### [Task goal]
Supply the number of lines below containing "critical", nothing else.

[Document understanding data]
* * * *
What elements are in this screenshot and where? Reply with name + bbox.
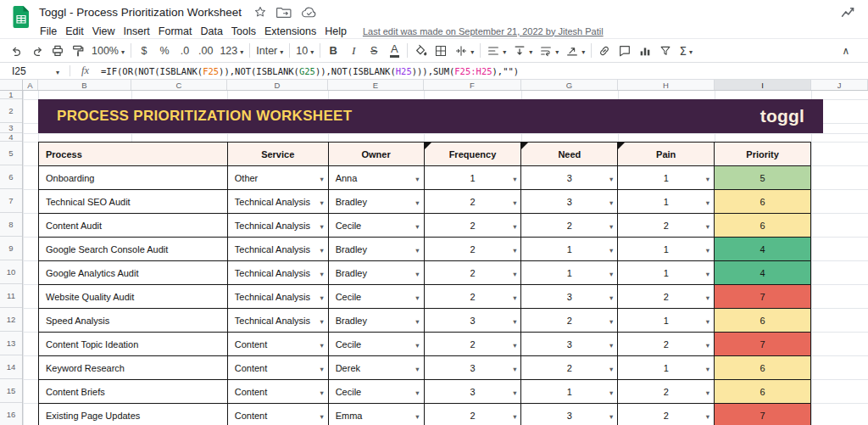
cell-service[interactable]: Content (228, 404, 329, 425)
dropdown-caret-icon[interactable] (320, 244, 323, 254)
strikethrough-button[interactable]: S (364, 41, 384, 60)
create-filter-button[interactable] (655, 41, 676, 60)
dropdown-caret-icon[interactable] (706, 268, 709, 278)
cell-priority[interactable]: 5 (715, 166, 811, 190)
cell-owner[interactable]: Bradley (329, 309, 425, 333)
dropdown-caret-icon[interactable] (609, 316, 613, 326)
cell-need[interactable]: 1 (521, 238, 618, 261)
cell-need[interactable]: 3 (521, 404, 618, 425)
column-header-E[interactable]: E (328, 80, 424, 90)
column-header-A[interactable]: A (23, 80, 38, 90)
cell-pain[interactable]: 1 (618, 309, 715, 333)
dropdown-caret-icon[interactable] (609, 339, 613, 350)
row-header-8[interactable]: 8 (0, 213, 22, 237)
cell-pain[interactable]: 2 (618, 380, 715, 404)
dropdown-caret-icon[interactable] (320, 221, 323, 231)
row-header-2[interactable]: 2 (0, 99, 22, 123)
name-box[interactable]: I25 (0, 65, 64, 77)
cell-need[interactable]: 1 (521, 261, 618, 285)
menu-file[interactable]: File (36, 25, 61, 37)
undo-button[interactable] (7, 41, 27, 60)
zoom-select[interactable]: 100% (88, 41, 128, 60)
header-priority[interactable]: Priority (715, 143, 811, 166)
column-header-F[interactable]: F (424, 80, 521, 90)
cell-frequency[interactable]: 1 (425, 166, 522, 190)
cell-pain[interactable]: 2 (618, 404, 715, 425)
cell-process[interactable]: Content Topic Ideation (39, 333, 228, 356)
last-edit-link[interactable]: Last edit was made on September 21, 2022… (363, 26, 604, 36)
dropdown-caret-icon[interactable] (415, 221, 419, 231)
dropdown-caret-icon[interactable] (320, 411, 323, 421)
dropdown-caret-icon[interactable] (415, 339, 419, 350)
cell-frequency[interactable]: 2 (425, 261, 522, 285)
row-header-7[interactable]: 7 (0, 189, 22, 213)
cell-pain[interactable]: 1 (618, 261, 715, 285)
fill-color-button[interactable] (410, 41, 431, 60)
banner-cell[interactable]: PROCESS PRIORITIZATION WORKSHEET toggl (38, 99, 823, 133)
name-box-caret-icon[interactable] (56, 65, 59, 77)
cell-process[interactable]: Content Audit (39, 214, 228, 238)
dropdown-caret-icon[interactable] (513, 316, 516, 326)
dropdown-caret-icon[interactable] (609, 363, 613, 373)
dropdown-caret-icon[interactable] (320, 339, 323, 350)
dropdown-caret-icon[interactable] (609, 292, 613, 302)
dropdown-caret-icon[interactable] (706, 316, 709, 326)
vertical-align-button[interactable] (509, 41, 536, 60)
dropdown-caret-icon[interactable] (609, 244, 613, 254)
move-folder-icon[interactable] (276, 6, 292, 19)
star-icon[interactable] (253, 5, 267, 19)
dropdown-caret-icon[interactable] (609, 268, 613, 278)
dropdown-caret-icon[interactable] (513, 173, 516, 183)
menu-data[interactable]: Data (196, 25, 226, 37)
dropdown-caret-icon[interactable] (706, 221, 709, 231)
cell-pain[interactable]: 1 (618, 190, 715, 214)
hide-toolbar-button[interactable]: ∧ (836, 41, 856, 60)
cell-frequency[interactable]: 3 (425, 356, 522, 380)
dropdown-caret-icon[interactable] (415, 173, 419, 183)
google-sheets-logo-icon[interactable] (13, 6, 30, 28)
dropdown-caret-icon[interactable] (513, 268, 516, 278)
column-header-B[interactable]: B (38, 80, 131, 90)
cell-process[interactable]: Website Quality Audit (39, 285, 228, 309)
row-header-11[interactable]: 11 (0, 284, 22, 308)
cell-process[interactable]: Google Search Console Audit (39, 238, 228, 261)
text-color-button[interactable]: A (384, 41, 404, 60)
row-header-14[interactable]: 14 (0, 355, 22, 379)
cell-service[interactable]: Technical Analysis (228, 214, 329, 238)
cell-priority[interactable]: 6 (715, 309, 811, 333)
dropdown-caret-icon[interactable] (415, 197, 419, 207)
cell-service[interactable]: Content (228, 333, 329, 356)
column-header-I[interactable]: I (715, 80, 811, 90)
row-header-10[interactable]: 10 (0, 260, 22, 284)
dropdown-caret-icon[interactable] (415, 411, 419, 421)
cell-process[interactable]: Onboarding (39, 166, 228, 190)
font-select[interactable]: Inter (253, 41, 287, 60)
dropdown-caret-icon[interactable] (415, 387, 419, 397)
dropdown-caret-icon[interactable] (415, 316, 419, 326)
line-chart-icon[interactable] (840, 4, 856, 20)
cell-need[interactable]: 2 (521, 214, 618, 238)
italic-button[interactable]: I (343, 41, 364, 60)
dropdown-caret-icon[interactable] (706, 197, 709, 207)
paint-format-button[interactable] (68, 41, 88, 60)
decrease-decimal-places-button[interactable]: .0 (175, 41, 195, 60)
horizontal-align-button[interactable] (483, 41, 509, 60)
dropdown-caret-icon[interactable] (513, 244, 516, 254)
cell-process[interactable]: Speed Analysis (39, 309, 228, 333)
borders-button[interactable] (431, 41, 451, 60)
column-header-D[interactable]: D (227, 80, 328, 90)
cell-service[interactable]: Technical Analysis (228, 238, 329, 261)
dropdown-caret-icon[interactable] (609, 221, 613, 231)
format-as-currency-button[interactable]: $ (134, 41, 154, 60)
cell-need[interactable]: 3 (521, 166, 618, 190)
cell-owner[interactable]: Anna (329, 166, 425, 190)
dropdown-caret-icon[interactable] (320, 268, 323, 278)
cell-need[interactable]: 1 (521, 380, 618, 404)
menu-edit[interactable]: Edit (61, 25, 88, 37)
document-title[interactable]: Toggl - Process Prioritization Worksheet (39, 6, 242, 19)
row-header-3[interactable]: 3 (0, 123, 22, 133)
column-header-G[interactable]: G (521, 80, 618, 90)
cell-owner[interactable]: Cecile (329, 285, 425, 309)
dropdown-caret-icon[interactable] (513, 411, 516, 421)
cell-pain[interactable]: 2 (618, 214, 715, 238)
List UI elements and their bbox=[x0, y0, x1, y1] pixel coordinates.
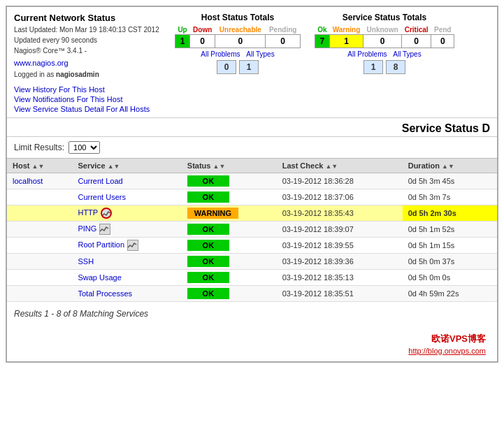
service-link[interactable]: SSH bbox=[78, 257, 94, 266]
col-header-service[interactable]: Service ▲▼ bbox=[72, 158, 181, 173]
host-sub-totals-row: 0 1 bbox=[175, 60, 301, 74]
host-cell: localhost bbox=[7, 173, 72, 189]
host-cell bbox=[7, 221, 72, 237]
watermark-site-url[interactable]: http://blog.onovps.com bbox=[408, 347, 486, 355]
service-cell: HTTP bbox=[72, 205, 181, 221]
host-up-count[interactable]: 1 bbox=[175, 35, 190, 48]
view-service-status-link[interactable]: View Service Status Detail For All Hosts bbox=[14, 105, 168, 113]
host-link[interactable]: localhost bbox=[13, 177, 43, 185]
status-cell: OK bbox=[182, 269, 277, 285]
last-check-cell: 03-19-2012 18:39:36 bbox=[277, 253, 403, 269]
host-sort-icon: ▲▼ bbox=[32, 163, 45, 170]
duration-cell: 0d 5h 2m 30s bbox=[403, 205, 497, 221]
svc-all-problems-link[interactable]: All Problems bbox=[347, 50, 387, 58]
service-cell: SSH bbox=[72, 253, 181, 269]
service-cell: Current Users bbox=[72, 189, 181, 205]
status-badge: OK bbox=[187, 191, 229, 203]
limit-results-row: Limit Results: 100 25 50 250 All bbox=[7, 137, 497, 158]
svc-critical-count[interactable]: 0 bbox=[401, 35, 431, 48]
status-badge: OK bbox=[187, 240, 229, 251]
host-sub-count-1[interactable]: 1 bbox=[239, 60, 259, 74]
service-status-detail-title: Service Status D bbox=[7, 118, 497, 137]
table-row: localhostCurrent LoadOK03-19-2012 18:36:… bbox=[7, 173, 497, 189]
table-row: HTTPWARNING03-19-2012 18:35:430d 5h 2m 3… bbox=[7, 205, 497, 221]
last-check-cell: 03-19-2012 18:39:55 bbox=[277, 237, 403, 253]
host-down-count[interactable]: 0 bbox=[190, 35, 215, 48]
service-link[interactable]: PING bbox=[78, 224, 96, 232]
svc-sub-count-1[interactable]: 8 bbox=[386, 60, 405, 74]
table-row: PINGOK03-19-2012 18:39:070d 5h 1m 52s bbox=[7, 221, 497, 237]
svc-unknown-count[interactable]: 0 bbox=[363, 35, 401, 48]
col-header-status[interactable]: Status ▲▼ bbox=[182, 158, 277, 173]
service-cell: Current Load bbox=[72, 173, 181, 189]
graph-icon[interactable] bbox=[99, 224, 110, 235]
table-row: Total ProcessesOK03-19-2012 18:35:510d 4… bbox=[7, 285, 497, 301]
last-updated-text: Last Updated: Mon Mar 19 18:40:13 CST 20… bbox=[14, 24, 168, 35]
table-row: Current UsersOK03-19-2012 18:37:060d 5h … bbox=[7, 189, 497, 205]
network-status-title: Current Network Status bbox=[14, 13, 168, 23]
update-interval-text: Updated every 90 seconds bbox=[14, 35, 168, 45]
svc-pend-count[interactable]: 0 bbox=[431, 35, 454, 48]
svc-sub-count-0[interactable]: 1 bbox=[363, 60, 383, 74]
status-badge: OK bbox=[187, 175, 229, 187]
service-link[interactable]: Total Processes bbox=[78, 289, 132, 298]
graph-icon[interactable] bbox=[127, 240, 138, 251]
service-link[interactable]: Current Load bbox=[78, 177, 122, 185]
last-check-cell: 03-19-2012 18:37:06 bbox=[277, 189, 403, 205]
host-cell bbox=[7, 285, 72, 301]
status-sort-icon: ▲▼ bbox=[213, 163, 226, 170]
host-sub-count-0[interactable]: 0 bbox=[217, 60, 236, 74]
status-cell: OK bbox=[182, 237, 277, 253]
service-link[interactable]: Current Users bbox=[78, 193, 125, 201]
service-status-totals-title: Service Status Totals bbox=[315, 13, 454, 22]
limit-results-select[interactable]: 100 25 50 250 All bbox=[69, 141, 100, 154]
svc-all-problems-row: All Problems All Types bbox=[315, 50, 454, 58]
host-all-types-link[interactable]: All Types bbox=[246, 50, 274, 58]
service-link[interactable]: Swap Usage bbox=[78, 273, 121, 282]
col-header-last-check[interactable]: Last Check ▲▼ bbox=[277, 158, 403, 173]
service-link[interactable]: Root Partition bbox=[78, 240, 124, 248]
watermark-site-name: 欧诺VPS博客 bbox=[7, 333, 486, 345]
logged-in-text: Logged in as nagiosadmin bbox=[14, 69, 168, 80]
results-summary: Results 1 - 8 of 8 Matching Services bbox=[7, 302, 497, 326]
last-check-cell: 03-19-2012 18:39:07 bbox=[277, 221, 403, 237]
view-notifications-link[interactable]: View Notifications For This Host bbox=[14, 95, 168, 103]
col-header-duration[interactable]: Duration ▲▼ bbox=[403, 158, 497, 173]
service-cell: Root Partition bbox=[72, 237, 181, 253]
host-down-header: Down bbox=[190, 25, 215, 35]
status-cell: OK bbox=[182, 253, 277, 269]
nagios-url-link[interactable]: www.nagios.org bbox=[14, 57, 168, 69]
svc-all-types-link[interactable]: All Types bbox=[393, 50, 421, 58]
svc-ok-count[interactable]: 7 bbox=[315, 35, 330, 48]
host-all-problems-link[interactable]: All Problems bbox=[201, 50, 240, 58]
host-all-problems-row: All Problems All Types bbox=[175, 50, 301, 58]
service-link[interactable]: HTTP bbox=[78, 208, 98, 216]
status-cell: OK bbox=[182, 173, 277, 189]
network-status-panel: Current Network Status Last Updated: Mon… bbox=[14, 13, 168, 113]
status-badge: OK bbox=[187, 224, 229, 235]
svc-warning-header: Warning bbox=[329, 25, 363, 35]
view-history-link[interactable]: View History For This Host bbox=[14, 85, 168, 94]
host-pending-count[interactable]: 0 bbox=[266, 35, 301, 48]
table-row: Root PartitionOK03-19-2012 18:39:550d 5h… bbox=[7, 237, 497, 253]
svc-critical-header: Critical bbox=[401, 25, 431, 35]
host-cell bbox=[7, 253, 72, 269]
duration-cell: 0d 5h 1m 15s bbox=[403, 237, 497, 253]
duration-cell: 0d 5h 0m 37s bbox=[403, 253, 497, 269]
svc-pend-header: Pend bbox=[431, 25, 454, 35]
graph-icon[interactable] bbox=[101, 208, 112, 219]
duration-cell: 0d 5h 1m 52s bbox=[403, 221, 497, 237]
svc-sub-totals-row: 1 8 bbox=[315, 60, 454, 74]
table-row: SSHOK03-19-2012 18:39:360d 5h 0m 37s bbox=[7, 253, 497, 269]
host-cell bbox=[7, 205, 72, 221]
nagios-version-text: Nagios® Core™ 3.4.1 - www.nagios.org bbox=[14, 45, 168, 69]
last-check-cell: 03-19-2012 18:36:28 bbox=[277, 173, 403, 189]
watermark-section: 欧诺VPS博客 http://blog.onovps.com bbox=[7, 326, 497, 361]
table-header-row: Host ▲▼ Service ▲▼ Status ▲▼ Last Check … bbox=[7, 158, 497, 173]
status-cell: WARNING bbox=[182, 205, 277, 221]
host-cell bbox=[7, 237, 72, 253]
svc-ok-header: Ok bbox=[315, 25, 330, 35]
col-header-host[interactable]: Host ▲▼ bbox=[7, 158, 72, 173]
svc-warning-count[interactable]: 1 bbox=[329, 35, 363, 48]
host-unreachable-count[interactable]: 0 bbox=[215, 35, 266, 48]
* * * *
### [Response]
2